On 8/28/2011 4:07 PM, Stephan Wenger wrote:
> 4. Section This use case is not described in sufficient detail.
> At least two scenarios are possible.  First, both front and rear camera
> send individual video streams (potentially at different resolutions), and
> the PIP mixing happens in the receiving browser.  This would be a user
> interface issue and no mechanisms need to be specified in the IETF beyond
> being bale to send more than one video stream (though there may be need
> for related API work).  Second, the PIP mixing happens in the sending
> phone, and only one stream is being sent.  In this case, I believe not
> even API work is necessary.
> Suggest to reconsider whether this use case is relevant enough for being
> kept.  Multi-camera systems being able to send coded samples from both
> cameras simultaneously are rather exotic today (only telepresence rooms
> come to my mind).
I think this directly talks to a common case that would interest many news
organizations: personal news reporting.  CNN iReport, even local news channels -
they love having users act as reporters-on-the spot, and having the video from
both cameras is a big win for them (and for the producers working from such
footage, who could swap the PIPs or suppress one or the other on the fly).
And most newer Android phones and iPhones have two cameras.
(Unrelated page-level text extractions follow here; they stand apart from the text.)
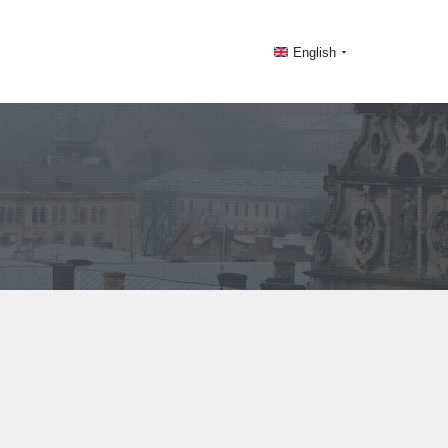
English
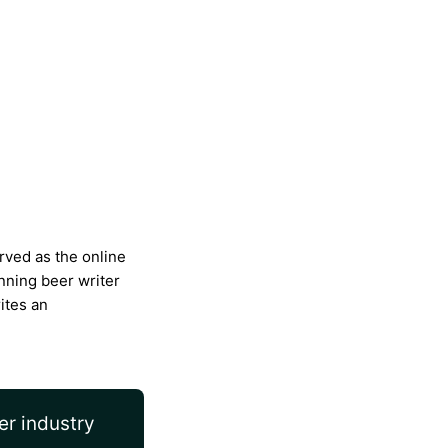
rved as the online
nning beer writer
ites an
er industry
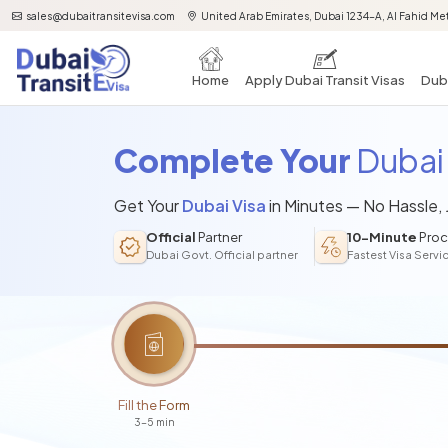
sales@dubaitransitevisa.com
United Arab Emirates, Dubai 1234-A, Al Fahid Met
Home
Apply Dubai Transit Visas
Duba
Complete Your
Dubai 
Get Your
Dubai Visa
in Minutes — No Hassle,
Official
Partner
10-Minute
Proc
Dubai Govt. Official partner
Fastest Visa Servi
Fill the Form
3-5 min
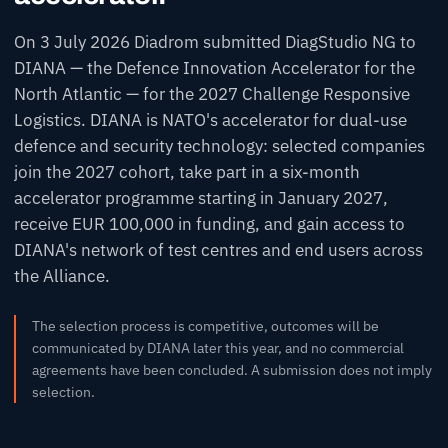
On 3 July 2026 Diadrom submitted DiagStudio NG to
DIANA — the Defence Innovation Accelerator for the
North Atlantic — for the 2027 Challenge
Responsive
Logistics
. DIANA is NATO's accelerator for dual-use
defence and security technology: selected companies
join the 2027 cohort, take part in a six-month
accelerator programme starting in January 2027,
receive EUR 100,000 in funding, and gain access to
DIANA's network of test centres and end users across
the Alliance.
The selection process is competitive, outcomes will be
communicated by DIANA later this year, and no commercial
agreements have been concluded. A submission does not imply
selection.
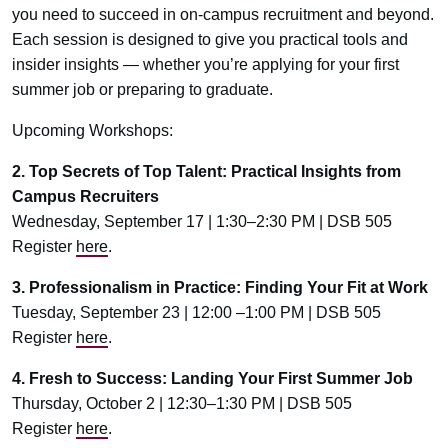
you need to succeed in on-campus recruitment and beyond.
Each session is designed to give you practical tools and
insider insights — whether you’re applying for your first
summer job or preparing to graduate.
Upcoming Workshops:
2. Top Secrets of Top Talent: Practical Insights from
Campus Recruiters
Wednesday, September 17 | 1:30–2:30 PM | DSB 505
Register
here
.
3. Professionalism in Practice: Finding Your Fit at Work
Tuesday, September 23 | 12:00 –1:00 PM | DSB 505
Register
here
.
4. Fresh to Success: Landing Your First Summer Job
Thursday, October 2 | 12:30–1:30 PM | DSB 505
Register
here
.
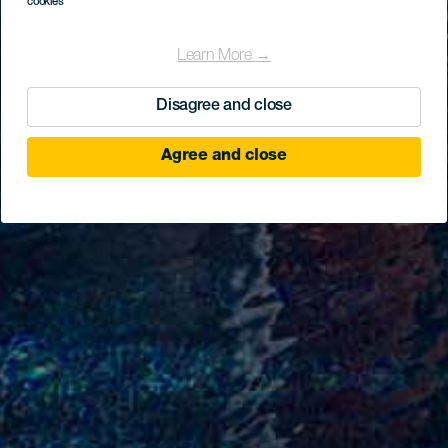
cookies
Learn More →
Disagree and close
Agree and close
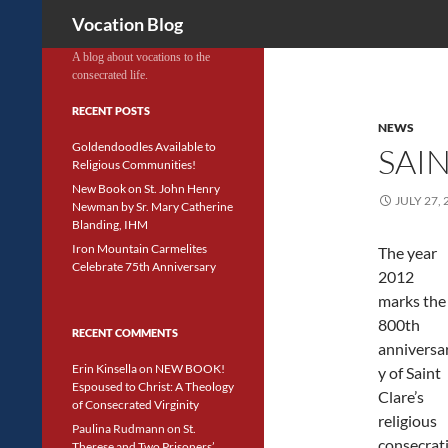
Search
Vocation Blog
A blog about vocations to the
consecrated life.
RECENT POSTS
NEWS
Goldendoodles Available to
SAI
Religious Communities!
New Book on St. John Henry
JULY 27, 
Newman by Sr. Mary Catherine
Blanding, IHM
Iron Mountain Carmelites
The year
Celebrate 75th Anniversary
2012
marks the
800th
RECENT COMMENTS
anniversa
Erin Kinsella
on
NEW BOOK!
y of Saint
Espoused to Christ: A Theology
Clare’s
of Consecrated Virginity
religious
Paulina Rudmann
on
St.
consecrat
Therese and Two Prisoners’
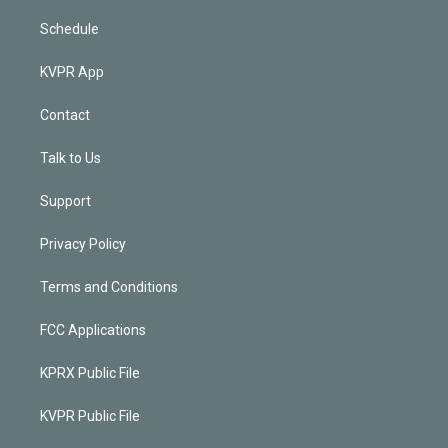
Schedule
KVPR App
Contact
Talk to Us
Support
Privacy Policy
Terms and Conditions
FCC Applications
KPRX Public File
KVPR Public File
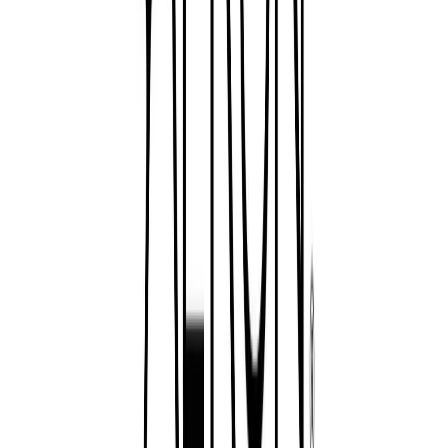
Visit website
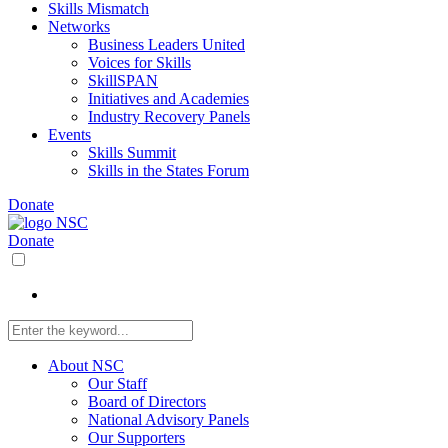
Skills Mismatch
Networks
Business Leaders United
Voices for Skills
SkillSPAN
Initiatives and Academies
Industry Recovery Panels
Events
Skills Summit
Skills in the States Forum
Donate
Donate
About NSC
Our Staff
Board of Directors
National Advisory Panels
Our Supporters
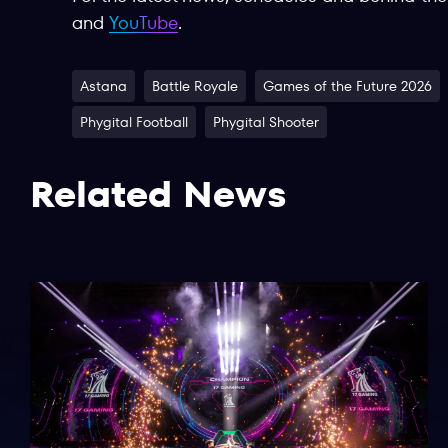
and
YouTube
.
Astana
Battle Royale
Games of the Future 2026
Phygital Football
Phygital Shooter
Related News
Could I live with losing this use-case?  Yes, with pain.  I do want to support
multiple streams so you can have the user and a local video (either a file, a
camera, or a video encoding of a desktop or window).  I'll note this usecase
only hits the two-cameras part of what I'd like to see, but I don't know
we need to go into that detail here (i.e. where other than a camera a stream
can come from is not something we need to mandate here - I think we just need
to call out the need for two streams).

> 5. Section Why are the sending peers restricted to mono audio?
> Spatial arrangement is not very complex for stereo as well...
> 6. Section What's really necessary here is a mechanism that
> allows a user to tell a browser that VERY tight cross-signal sync and VERY
> low delay is required, which may trigger different jitter buffer handling
> and such.  Beyond that, I believe that audio codec negotiation may be
> helpful.  Audio professionals (like musicians) are somewhat more picky
> when it comes to these technology selections than normal users.  I would
> not be surprised if we would learn that there is a real market requirement
> for uncompressed or lossless audio if this use case takes off.
Distributed music band - that needs TIGHT N-browser N-stream sync and
VERY LOW (and virtually constant i.e. lan) delay.  I do not believe this is
likely to be technically feasible such that users would accept it.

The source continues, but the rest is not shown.